* Work instructions *
Search the data for the word "aise" and copy out every line that has it.

* Listed records *
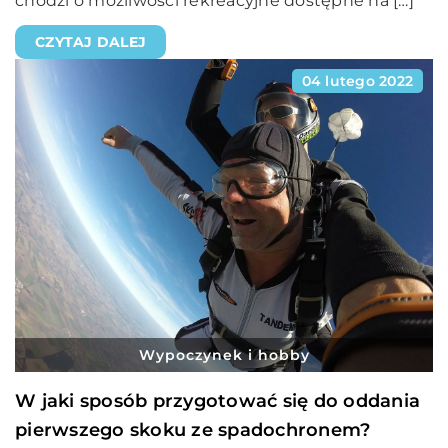
chodzi o możliwości rekreacyjne dostępne na […]
CZYTAJ DALEJ
04 lutego 2022
Wypoczynek i hobby
W jaki sposób przygotować się do oddania
pierwszego skoku ze spadochronem?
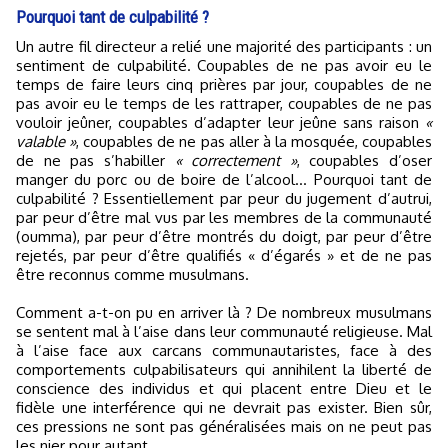
Pourquoi tant de culpabilité ?
Un autre fil directeur a relié une majorité des participants : un
sentiment de culpabilité. Coupables de ne pas avoir eu le
temps de faire leurs cinq prières par jour, coupables de ne
pas avoir eu le temps de les rattraper, coupables de ne pas
vouloir jeûner, coupables d’adapter leur jeûne sans raison
«
valable »
, coupables de ne pas aller à la mosquée, coupables
de ne pas s’habiller
« correctement »
, coupables d’oser
manger du porc ou de boire de l’alcool… Pourquoi tant de
culpabilité ? Essentiellement par peur du jugement d’autrui,
par peur d’être mal vus par les membres de la communauté
(oumma), par peur d’être montrés du doigt, par peur d’être
rejetés, par peur d’être qualifiés « d’égarés » et de ne pas
être reconnus comme musulmans.
Comment a-t-on pu en arriver là ? De nombreux musulmans
se sentent mal à l’aise dans leur communauté religieuse. Mal
à l’aise face aux carcans communautaristes, face à des
comportements culpabilisateurs qui annihilent la liberté de
conscience des individus et qui placent entre Dieu et le
fidèle une interférence qui ne devrait pas exister. Bien sûr,
ces pressions ne sont pas généralisées mais on ne peut pas
les nier pour autant.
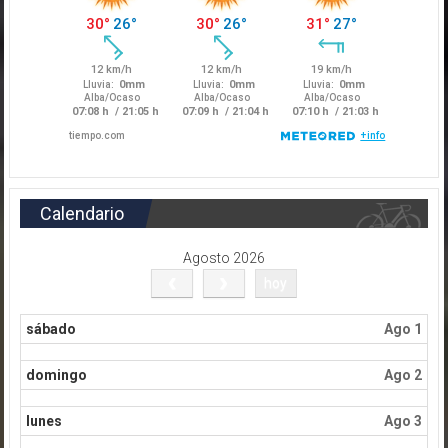
Calendario
Agosto 2026
hoy
sábado
Ago 1
domingo
Ago 2
lunes
Ago 3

* Expected output *
se sentent mal à l’aise dans leur communauté religieuse. Mal
à l’aise face aux carcans communautaristes, face à des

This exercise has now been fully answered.